+++ Listed entries +++

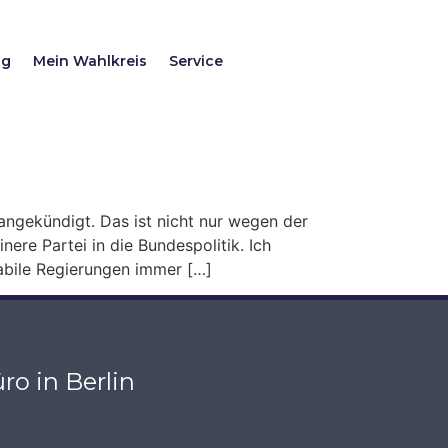
ag
Mein Wahlkreis
Service
ngekündigt. Das ist nicht nur wegen der
nere Partei in die Bundespolitik. Ich
tabile Regierungen immer […]
ro in Berlin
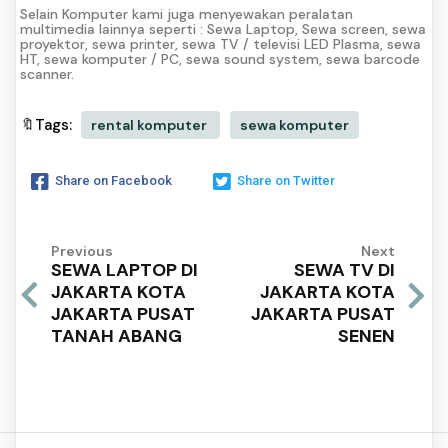
Selain Komputer kami juga menyewakan peralatan
multimedia lainnya seperti : Sewa Laptop, Sewa screen, sewa
proyektor, sewa printer, sewa TV / televisi LED Plasma, sewa
HT, sewa komputer / PC, sewa sound system, sewa barcode
scanner.
🔖Tags:
rental komputer
sewa komputer
Share on Facebook
Share on Twitter
Previous
Next
SEWA LAPTOP DI
SEWA TV DI
JAKARTA KOTA
JAKARTA KOTA
JAKARTA PUSAT
JAKARTA PUSAT
TANAH ABANG
SENEN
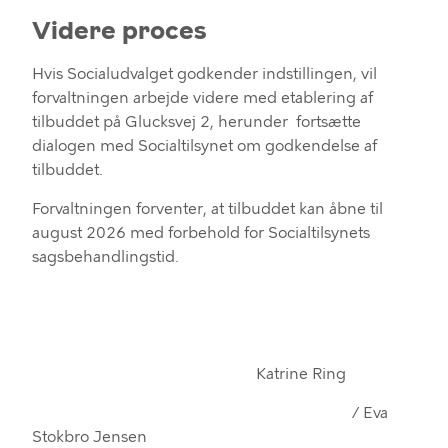
Videre proces
Hvis Socialudvalget godkender indstillingen, vil
forvaltningen arbejde videre med etablering af
tilbuddet
på Glucksvej 2
,
herunder
fortsætte
dialog
en
med Socialtilsynet om
godkendelse af
tilbuddet
.
Forvaltningen forventer, at tilbuddet kan åbne til
august 2026 med forbehold for Socialtilsynets
sagsbehandlingstid.
Katrine Ring
/
Eva
Stokbro
Jensen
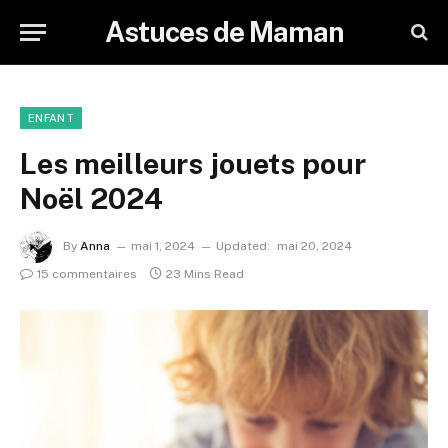
Astuces de Maman
ENFANT
Les meilleurs jouets pour
Noël 2024
By
Anna
mai 1, 2024
Updated:
mai 20, 2024
15 commentaires
23 Mins Read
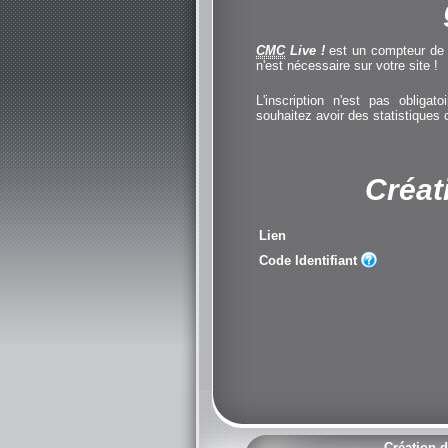
CMC
Live !
est un compteur de cl
n'est nécessaire sur votre site !
L'inscription n'est pas obliga
souhaitez avoir des statistiques
Créat
Lien
Code Identifiant
Création d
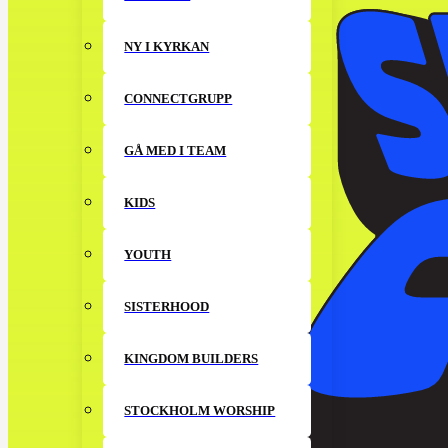
NY I KYRKAN
CONNECTGRUPP
GÅ MED I TEAM
KIDS
YOUTH
SISTERHOOD
KINGDOM BUILDERS
STOCKHOLM WORSHIP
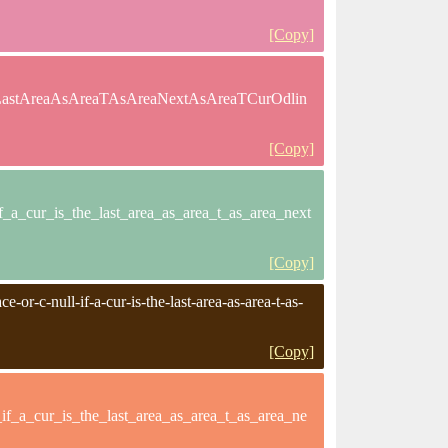
[Copy]
LastAreaAsAreaTAsAreaNextAsAreaTCurOdlin
[Copy]
_a_cur_is_the_last_area_as_area_t_as_area_next
[Copy]
or-c-null-if-a-cur-is-the-last-area-as-area-t-as-
[Copy]
f_a_cur_is_the_last_area_as_area_t_as_area_ne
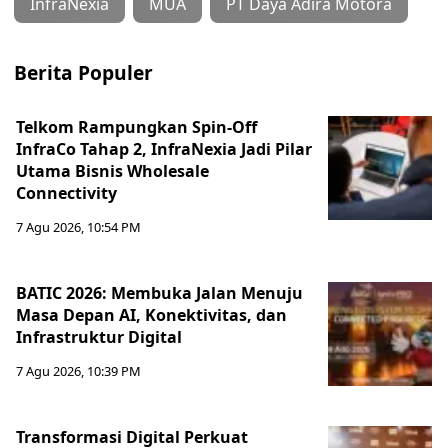
InfraNexia
MUA
PT Daya Adira Motora
Berita Populer
Telkom Rampungkan Spin-Off
InfraCo Tahap 2, InfraNexia Jadi Pilar
Utama Bisnis Wholesale
Connectivity
7 Agu 2026, 10:54 PM
BATIC 2026: Membuka Jalan Menuju
Masa Depan AI, Konektivitas, dan
Infrastruktur Digital
7 Agu 2026, 10:39 PM
Transformasi Digital Perkuat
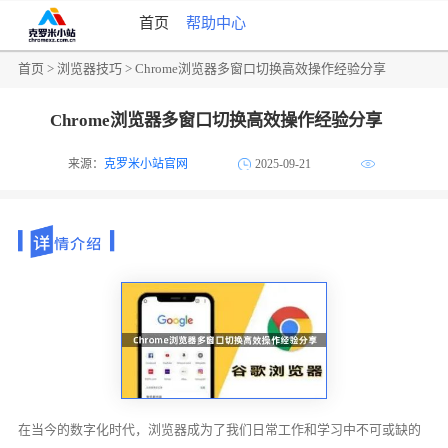
首页
帮助中心
首页
>
浏览器技巧
> Chrome浏览器多窗口切换高效操作经验分享
Chrome浏览器多窗口切换高效操作经验分享
来源：
克罗米小站官网
2025-09-21
在当今的数字化时代，浏览器成为了我们日常工作和学习中不可或缺的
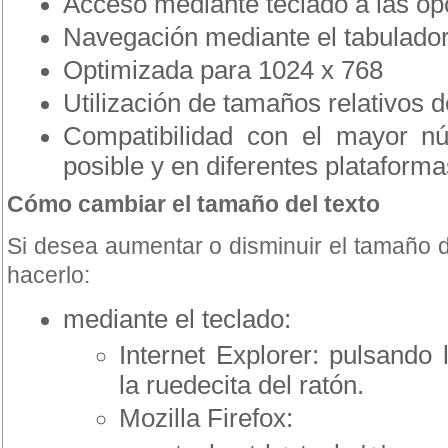
Acceso mediante teclado a las opc
Navegación mediante el tabulado
Optimizada para 1024 x 768
Utilización de tamaños relativos d
Compatibilidad con el mayor n
posible y en diferentes plataforma
Cómo cambiar el tamaño del texto
Si desea aumentar o disminuir el tamaño 
hacerlo:
mediante el teclado:
Internet Explorer: pulsando l
la ruedecita del ratón.
Mozilla Firefox:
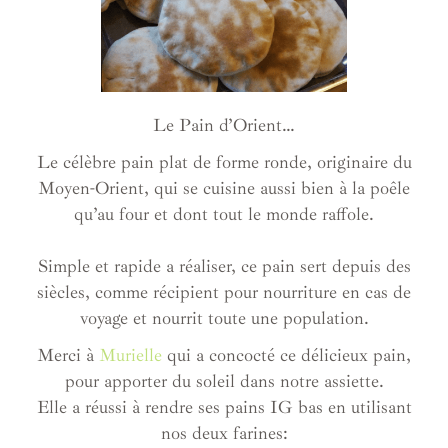
Le Pain d’Orient…
Le célèbre pain plat de forme ronde, originaire du
Moyen-Orient, qui se cuisine aussi bien à la poêle
qu’au four et dont tout le monde raffole.
Simple et rapide a réaliser, ce pain sert depuis des
siècles, comme récipient pour nourriture en cas de
voyage et nourrit toute une population.
Merci à
Murielle
qui a concocté ce délicieux pain,
pour apporter du soleil dans notre assiette.
Elle a réussi à rendre ses pains IG bas en utilisant
nos deux farines:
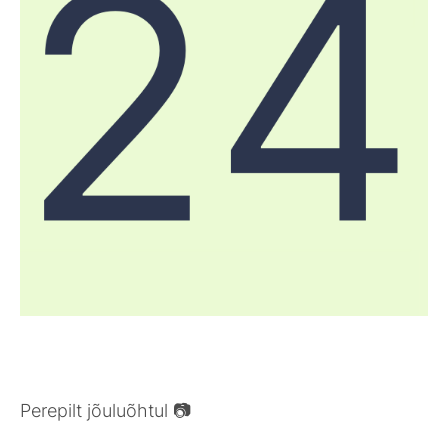
Perepilt jõuluõhtul 📷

+++

• _Exercise_
The total of lines in the data that contain "Digital" is all you should give.

• _Written answer_
2